Спустя несколько минут они уже сидели в одном из укромных уголков кафе «Филадельфия». Эгето были видны часть улицы и сад Хорвата, его же с улицы заметить было трудно. Официант принес заказанные две чашки суррогатного кофе. Эгето с удовольствием пил кофе, его томила жажда; Маршалко к своей чашке не притронулся. У одного из окон сидела компания офицеров, под часами вязала дама преклонного возраста, в самом дальнем углу завтракали молодой человек и девушка. Белки глаз учителя Маршалко походили на лунные диски, когда на таком близком расстоянии он смотрел в лицо Эгето через стекла в восемь диоптрий.

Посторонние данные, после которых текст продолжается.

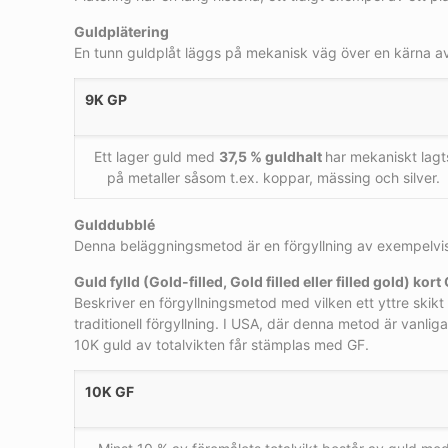
Guldplätering
En tunn guldplåt läggs på mekanisk väg över en kärna av t
9K GP
Ett lager guld med
37,5 % guldhalt
har mekaniskt lagt
på metaller såsom t.ex. koppar, mässing och silver.
Gulddubblé
Denna beläggningsmetod är en förgyllning av exempelvis e
Guld fylld (Gold-filled
, Gold filled eller filled gold) kort
Beskriver en förgyllningsmetod med vilken ett yttre skikt
traditionell förgyllning. I USA, där denna metod är vanli
10K guld av totalvikten får stämplas med GF.
10K GF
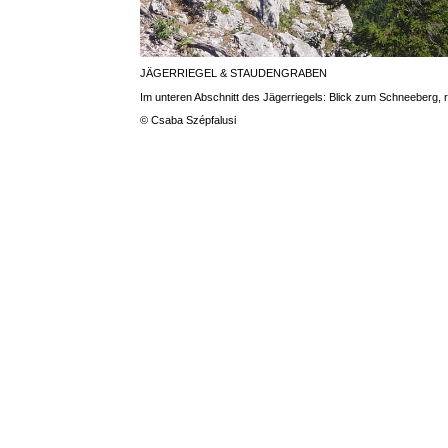
JÄGERRIEGEL & STAUDENGRABEN
Im unteren Abschnitt des Jägerriegels: Blick zum Schneeberg,
© Csaba Szépfalusi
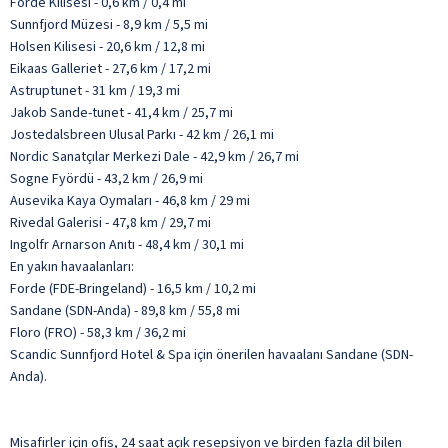
Forde Kilisesi - 0,6 km / 0,4 mi
Sunnfjord Müzesi - 8,9 km / 5,5 mi
Holsen Kilisesi - 20,6 km / 12,8 mi
Eikaas Galleriet - 27,6 km / 17,2 mi
Astruptunet - 31 km / 19,3 mi
Jakob Sande-tunet - 41,4 km / 25,7 mi
Jostedalsbreen Ulusal Parkı - 42 km / 26,1 mi
Nordic Sanatçılar Merkezi Dale - 42,9 km / 26,7 mi
Sogne Fyördü - 43,2 km / 26,9 mi
Ausevika Kaya Oymaları - 46,8 km / 29 mi
Rivedal Galerisi - 47,8 km / 29,7 mi
Ingolfr Arnarson Anıtı - 48,4 km / 30,1 mi
En yakın havaalanları:
Forde (FDE-Bringeland) - 16,5 km / 10,2 mi
Sandane (SDN-Anda) - 89,8 km / 55,8 mi
Floro (FRO) - 58,3 km / 36,2 mi
Scandic Sunnfjord Hotel & Spa için önerilen havaalanı Sandane (SDN-
Anda).
Misafirler için ofis, 24 saat açık resepsiyon ve birden fazla dil bilen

— Вы напрасно меня избегаете, — сказал он тихо.

Эгето поставил чашку.

— Вы похожи на своего отца, — продолжал Маршалко. — Тут уж ничего не попишешь. — И он смущенно улыбнулся.

— Благодарю вас за заботу, — сказал Эгето.

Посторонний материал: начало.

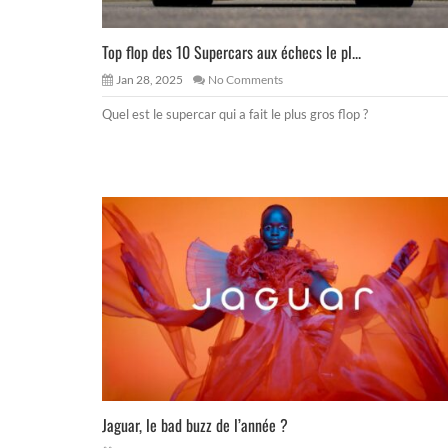
Top flop des 10 Supercars aux échecs le pl...
Jan 28, 2025
No Comments
Quel est le supercar qui a fait le plus gros flop ?
Jaguar, le bad buzz de l’année ?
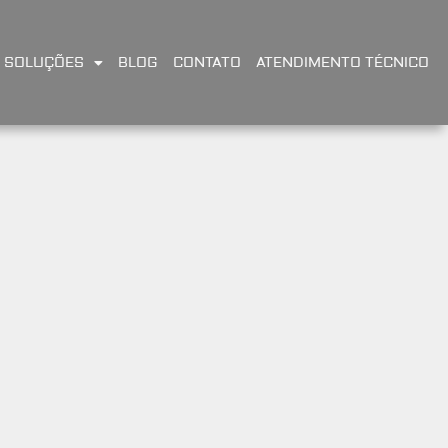
SOLUÇÕES
BLOG
CONTATO
ATENDIMENTO TÉCNICO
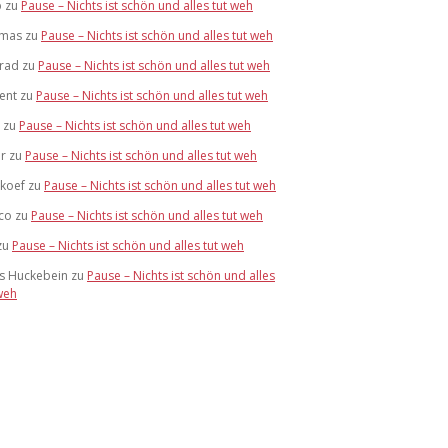
b
zu
Pause – Nichts ist schön und alles tut weh
mas
zu
Pause – Nichts ist schön und alles tut weh
rad
zu
Pause – Nichts ist schön und alles tut weh
ent
zu
Pause – Nichts ist schön und alles tut weh
zu
Pause – Nichts ist schön und alles tut weh
r
zu
Pause – Nichts ist schön und alles tut weh
skoef
zu
Pause – Nichts ist schön und alles tut weh
co
zu
Pause – Nichts ist schön und alles tut weh
zu
Pause – Nichts ist schön und alles tut weh
s Huckebein
zu
Pause – Nichts ist schön und alles
weh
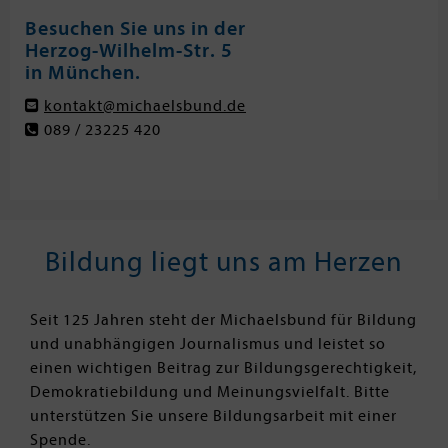
Besuchen Sie uns in der
Herzog-Wilhelm-Str. 5
in München.
kontakt@michaelsbund.de
089 / 23225 420
Bildung liegt uns am Herzen
Seit 125 Jahren steht der Michaelsbund für Bildung
und unabhängigen Journalismus und leistet so
einen wichtigen Beitrag zur Bildungsgerechtigkeit,
Demokratiebildung und Meinungsvielfalt. Bitte
unterstützen Sie unsere Bildungsarbeit mit einer
Spende.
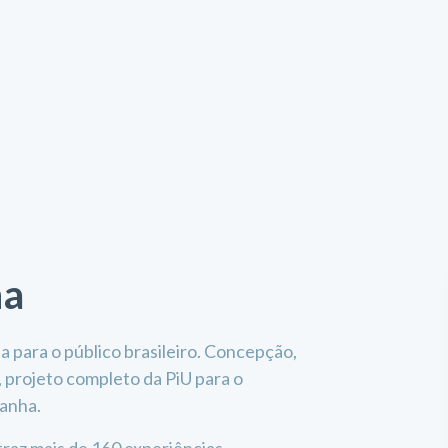
ha
 para o público brasileiro. Concepção,
 projeto completo da PiU para o
panha.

Маршалко пожал плечами. Оба некоторое время сидели молча. Эгето поглядывал на улицу. Вдруг он коснулся руки своего старшего брата.

— Я ничего не сделал для вашего сына, — сказал он. — Поэтому…

— Одно к другому не имеет ни малейшего отношения, — поспешно перебил его Маршалко. Он не смотрел в лицо Эгето.

— Это не частное дело, — медленно проговорил Эгето. — Если не верите, подойдите к полицейскому управлению.

— Я знаю, — сказал Маршалко, — они… они озверели!

— Озверели? — воскликнул Эгето. В глазах его горела ненависть. — Вы только сейчас узнали? — язвительно спросил он.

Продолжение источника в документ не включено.